### PROBLEM
From the material below, copy each line that holds the word "privacy".

### AVAILABLE RECORDS
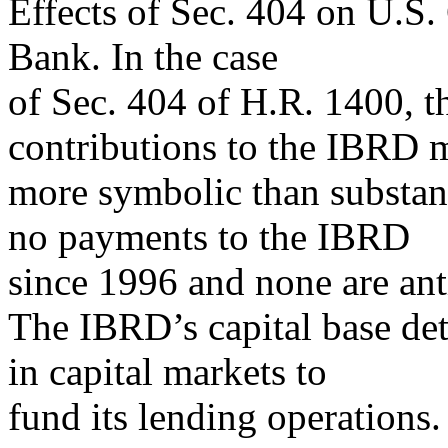
Effects of Sec. 404 on U.S.
Bank. In the case
of Sec. 404 of H.R. 1400, t
contributions to the IBRD 
more symbolic than substan
no payments to the IBRD
since 1996 and none are anti
The IBRD’s capital base de
in capital markets to
fund its lending operations.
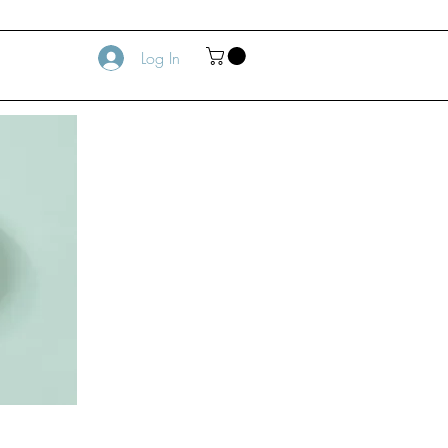
Log In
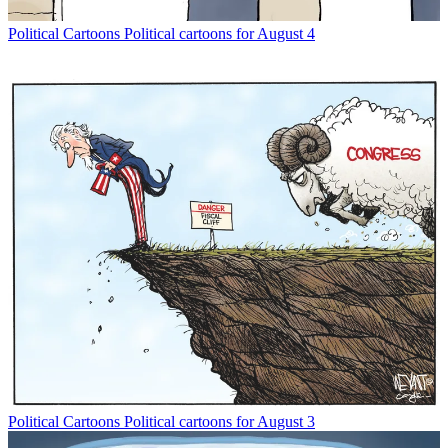
Political Cartoons
Political cartoons for August 4
Political Cartoons
Political cartoons for August 3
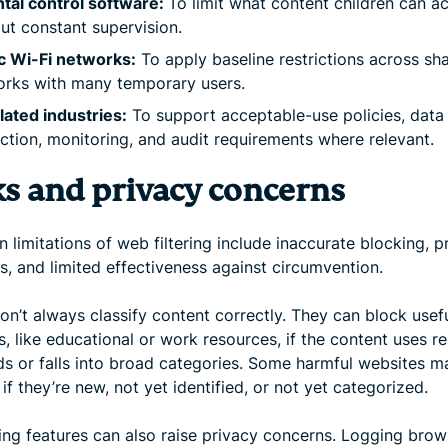
tal control software:
To limit what content children can a
ut constant supervision.
c Wi-Fi networks:
To apply baseline restrictions across sh
rks with many temporary users.
ated industries:
To support acceptable-use policies, data
ction, monitoring, and audit requirements where relevant.
ks and privacy concerns
 limitations of web filtering include inaccurate blocking, p
s, and limited effectiveness against circumvention.
don’t always classify content correctly. They can block usef
, like educational or work resources, if the content uses re
s or falls into broad categories. Some harmful websites m
if they’re new, not yet identified, or not yet categorized.
ing features can also raise privacy concerns. Logging brow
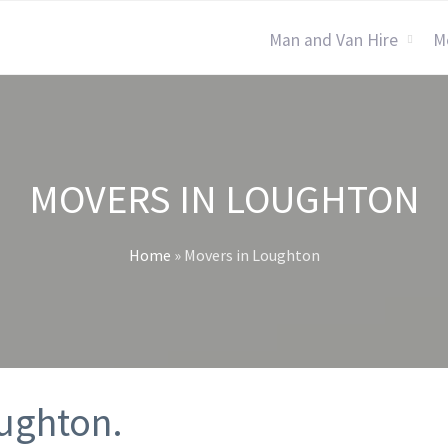
Man and Van Hire
M
MOVERS IN LOUGHTON
Home
»
Movers in Loughton
oughton.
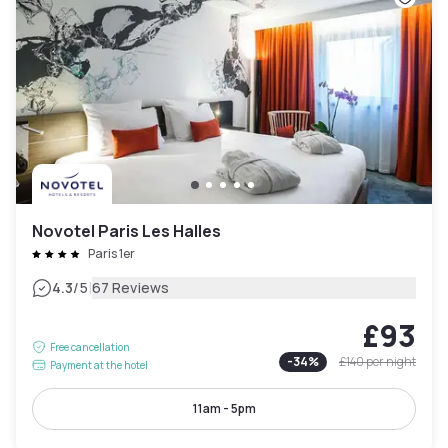
Novotel Paris Les Halles
Paris 1er
|
4.3
/5
67 Reviews
£93
Free cancellation
-
34
%
£140
per night
Payment at the hotel
11am - 5pm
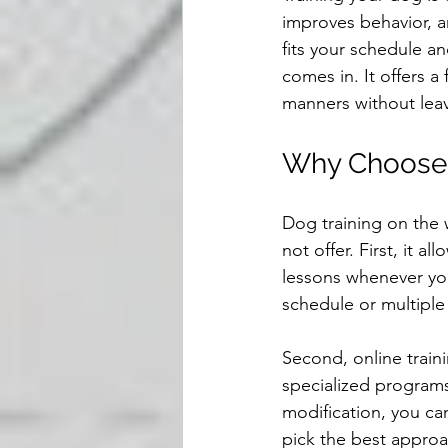
improves behavior, a
fits your schedule an
comes in. It offers a
manners without lea
Why Choose 
Dog training on the w
not offer. First, it a
lessons whenever you 
schedule or multiple 
Second, online train
specialized programs
modification, you ca
pick the best approa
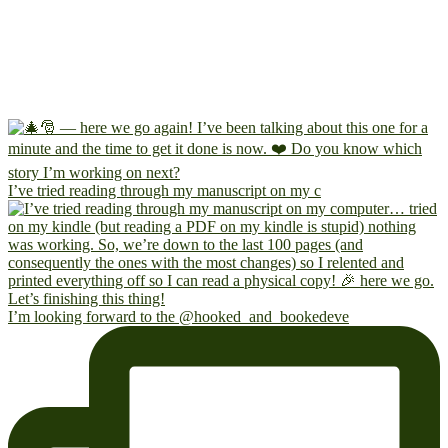
I’ve tried reading through my manuscript on my c
I’m looking forward to the @hooked_and_bookedeve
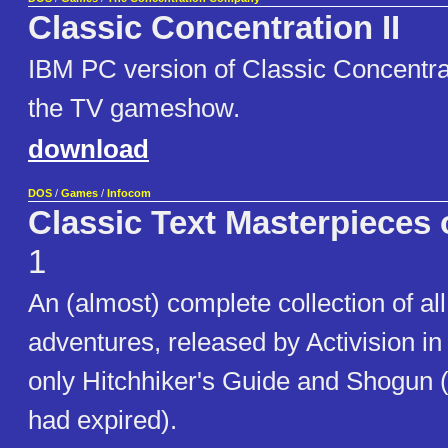
Classic Concentration II
IBM PC version of Classic Concentrat
the TV gameshow.
download
DOS
/
Games
/
Infocom
Classic Text Masterpieces 
1
An (almost) complete collection of all
adventures, released by Activision in
only Hitchhiker's Guide and Shogun 
had expired).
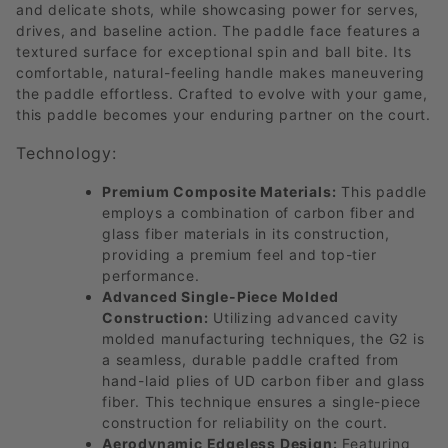
and delicate shots, while showcasing power for serves,
drives, and baseline action. The paddle face features a
textured surface for exceptional spin and ball bite. Its
comfortable, natural-feeling handle makes maneuvering
the paddle effortless. Crafted to evolve with your game,
this paddle becomes your enduring partner on the court.
Technology:
Premium Composite Materials:
This paddle
employs a combination of carbon fiber and
glass fiber materials in its construction,
providing a premium feel and top-tier
performance.
Advanced Single-Piece Molded
Construction:
Utilizing advanced cavity
molded manufacturing techniques, the G2 is
a seamless, durable paddle crafted from
hand-laid plies of UD carbon fiber and glass
fiber. This technique ensures a single-piece
construction for reliability on the court.
Aerodynamic Edgeless Design:
Featuring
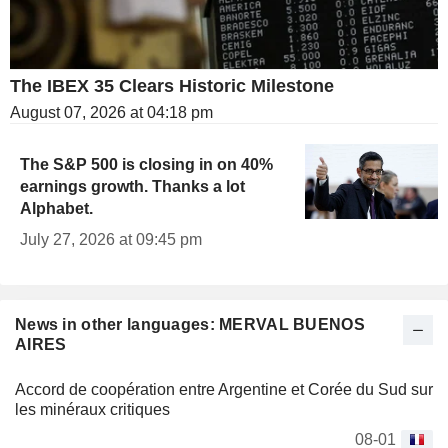
The IBEX 35 Clears Historic Milestone
August 07, 2026 at 04:18 pm
The S&P 500 is closing in on 40%
earnings growth. Thanks a lot
Alphabet.
July 27, 2026 at 09:45 pm
News in other languages: MERVAL BUENOS
AIRES
Accord de coopération entre Argentine et Corée du Sud sur
les minéraux critiques
08-01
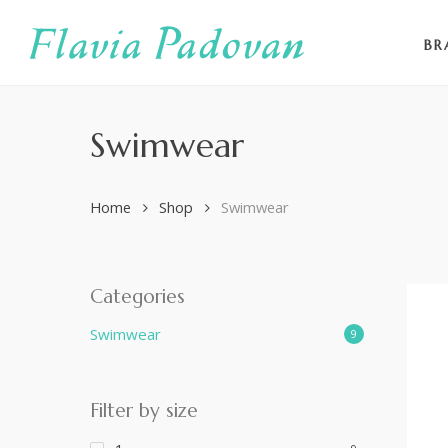
Skip
to
BR
main
content
Swimwear
Home
Shop
Swimwear
Categories
Swimwear
9
Filter by size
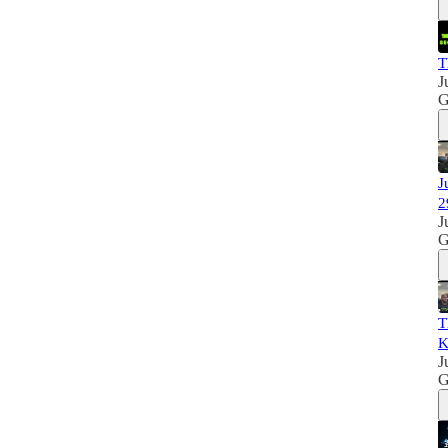
T
J
G
J
2
J
G
T
K
J
G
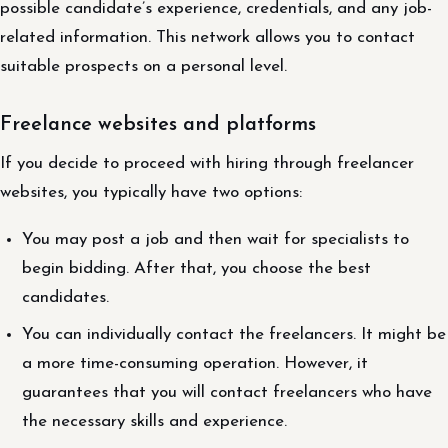
possible candidate’s experience, credentials, and any job-
related information. This network allows you to contact
suitable prospects on a personal level.
Freelance websites and platforms
If you decide to proceed with hiring through freelancer
websites, you typically have two options:
You may post a job and then wait for specialists to
begin bidding. After that, you choose the best
candidates.
You can individually contact the freelancers. It might be
a more time-consuming operation. However, it
guarantees that you will contact freelancers who have
the necessary skills and experience.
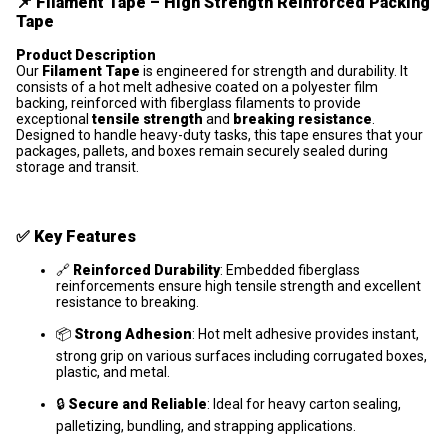
📌
Filament Tape – High Strength Reinforced Packing
Tape
Product Description
Our
Filament Tape
is engineered for strength and durability. It
consists of a hot melt adhesive coated on a polyester film
backing, reinforced with fiberglass filaments to provide
exceptional
tensile strength
and
breaking resistance
.
Designed to handle heavy-duty tasks, this tape ensures that your
packages, pallets, and boxes remain securely sealed during
storage and transit.
✅
Key Features
🔗
Reinforced Durability
: Embedded fiberglass
reinforcements ensure high tensile strength and excellent
resistance to breaking.
📦
Strong Adhesion
: Hot melt adhesive provides instant,
strong grip on various surfaces including corrugated boxes,
plastic, and metal.
🔒
Secure and Reliable
: Ideal for heavy carton sealing,
palletizing, bundling, and strapping applications.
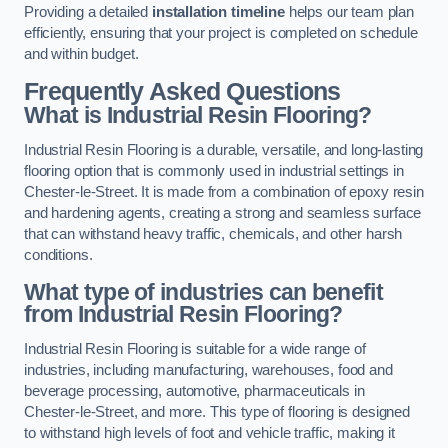
Providing a detailed
installation timeline
helps our team plan
efficiently, ensuring that your project is completed on schedule
and within budget.
Frequently Asked Questions
What is Industrial Resin Flooring?
Industrial Resin Flooring is a durable, versatile, and long-lasting
flooring option that is commonly used in industrial settings in
Chester-le-Street. It is made from a combination of epoxy resin
and hardening agents, creating a strong and seamless surface
that can withstand heavy traffic, chemicals, and other harsh
conditions.
What type of industries can benefit
from Industrial Resin Flooring?
Industrial Resin Flooring is suitable for a wide range of
industries, including manufacturing, warehouses, food and
beverage processing, automotive, pharmaceuticals in
Chester-le-Street, and more. This type of flooring is designed
to withstand high levels of foot and vehicle traffic, making it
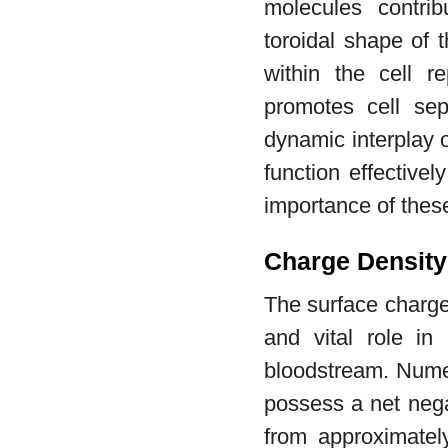
molecules contribu
toroidal shape of 
within the cell r
promotes cell sep
dynamic interplay o
function effectivel
importance of these
Charge Density 
The surface charge 
and vital role in 
bloodstream. Nume
possess a net nega
from approximatel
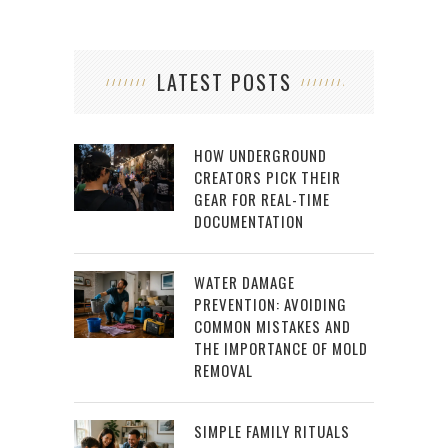
LATEST POSTS
HOW UNDERGROUND
CREATORS PICK THEIR
GEAR FOR REAL-TIME
DOCUMENTATION
WATER DAMAGE
PREVENTION: AVOIDING
COMMON MISTAKES AND
THE IMPORTANCE OF MOLD
REMOVAL
SIMPLE FAMILY RITUALS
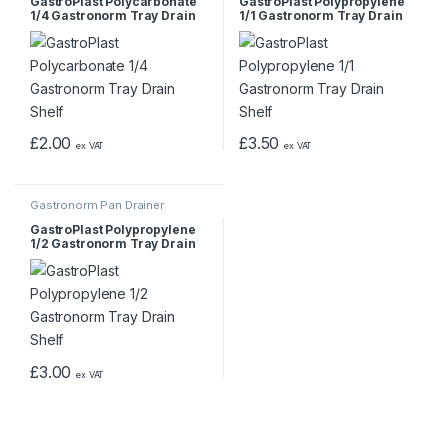
GastroPlast Polycarbonate
GastroPlast Polypropylene
1/4 Gastronorm Tray Drain
1/1 Gastronorm Tray Drain
Shelf
Shelf
£
2.00
£
3.50
ex VAT
ex VAT
Gastronorm Pan Drainer
GastroPlast Polypropylene
1/2 Gastronorm Tray Drain
Shelf
£
3.00
ex VAT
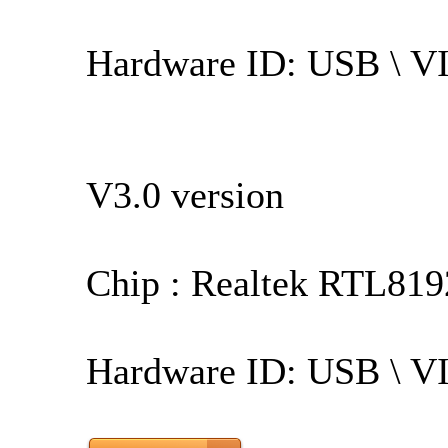
Hardware ID: USB \ 
V3.0 version
Chip : Realtek RTL819
Hardware ID: USB \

### WRITTEN ANSWER
ks and privacy concerns
ing features can also raise privacy concerns. Logging brow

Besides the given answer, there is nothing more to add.